Activity: The material below holds the lines to copy: from the one with "In den 1990er" up to and including the one with "nzelnen Foto's anklicken !". Copy them exactly and skip the pictures.

Data:
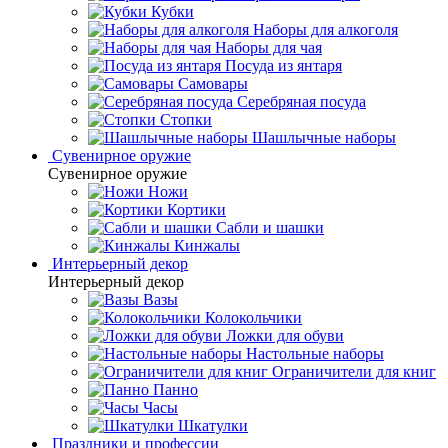
Кубки
Наборы для алкоголя
Наборы для чая
Посуда из янтаря
Самовары
Серебряная посуда
Стопки
Шашлычные наборы
Сувенирное оружие
Сувенирное оружие
Ножи
Кортики
Сабли и шашки
Кинжалы
Интерьерный декор
Интерьерный декор
Вазы
Колокольчики
Ложки для обуви
Настольные наборы
Ограничители для книг
Панно
Часы
Шкатулки
Праздники и профессии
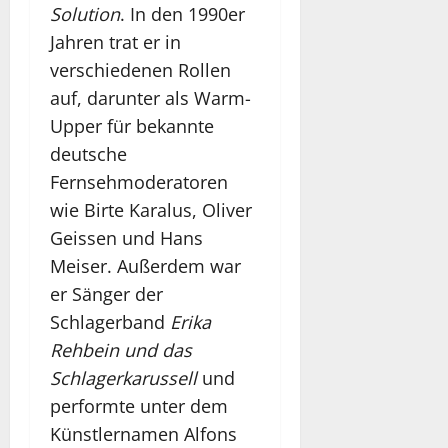
Solution
. In den 1990er
Jahren trat er in
verschiedenen Rollen
auf, darunter als Warm-
Upper für bekannte
deutsche
Fernsehmoderatoren
wie Birte Karalus, Oliver
Geissen und Hans
Meiser. Außerdem war
er Sänger der
Schlagerband
Erika
Rehbein und das
Schlagerkarussell
und
performte unter dem
Künstlernamen Alfons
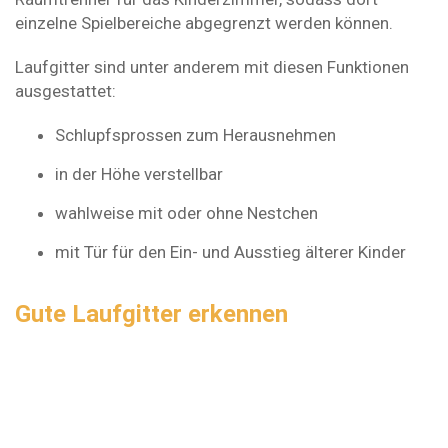
einzelne Spielbereiche abgegrenzt werden können.
Laufgitter sind unter anderem mit diesen Funktionen
ausgestattet:
Schlupfsprossen zum Herausnehmen
in der Höhe verstellbar
wahlweise mit oder ohne Nestchen
mit Tür für den Ein- und Ausstieg älterer Kinder
Gute Laufgitter erkennen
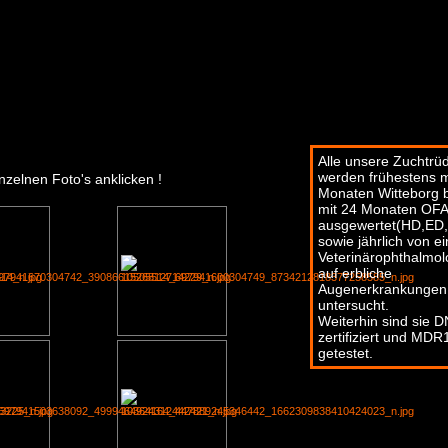
Alle unsere Zuchtrü
werden frühestens m
nzelnen Foto's anklicken !
Monaten Witteborg 
mit 24 Monaten OF
ausgewertet(HD,ED
sowie jährlich von e
Veterinärophthalmo
auf erbliche
Augenerkrankungen
untersucht.
Weiterhin sind sie 
zertifiziert und MDR
getestet.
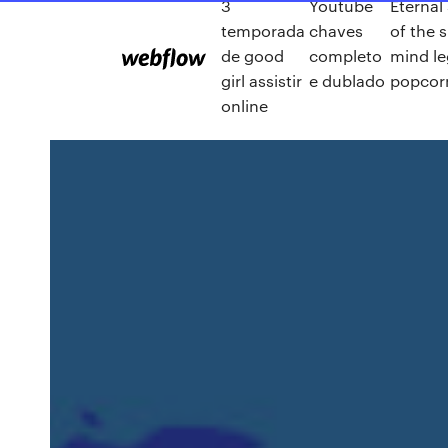
3
Youtube
Eternal
temporada
chaves
of the 
de good
completo
mind l
girl assistir
e dublado
popcor
online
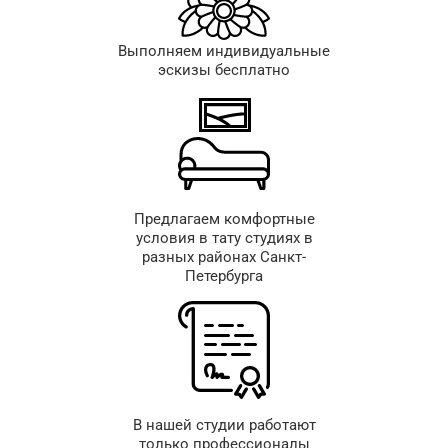
Выполняем индивидуальные
эскизы бесплатно
Предлагаем комфортные
условия в тату студиях в
разных районах Санкт-
Петербурга
В нашей студии работают
только профессионалы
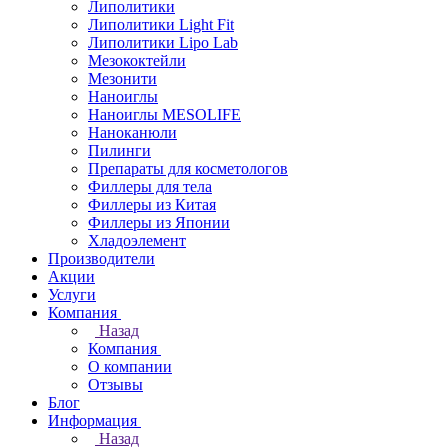
Липолитики
Липолитики Light Fit
Липолитики Lipo Lab
Мезококтейли
Мезонити
Наноиглы
Наноиглы MESOLIFE
Наноканюли
Пилинги
Препараты для косметологов
Филлеры для тела
Филлеры из Китая
Филлеры из Японии
Хладоэлемент
Производители
Акции
Услуги
Компания
Назад
Компания
О компании
Отзывы
Блог
Информация
Назад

Solution for this problem:
. In den 1990er
Jahren trat er in
verschiedenen Rollen
auf, darunter als Warm-
Upper für bekannte
deutsche
Fernsehmoderatoren
wie Birte Karalus, Oliver
Geissen und Hans
Meiser. Außerdem war
er Sänger der
Schlagerband
Erika
Rehbein und das
Schlagerkarussell
und
performte unter dem
Künstlernamen Alfons
einzelne Spielbereiche abgegrenzt werden können.
Laufgitter sind unter anderem mit diesen Funktionen
ausgestattet:
Schlupfsprossen zum Herausnehmen
in der Höhe verstellbar
wahlweise mit oder ohne Nestchen
mit Tür für den Ein- und Ausstieg älterer Kinder
Gute Laufgitter erkennen
Alle unsere Zuchtrü
werden frühestens m
nzelnen Foto's anklicken !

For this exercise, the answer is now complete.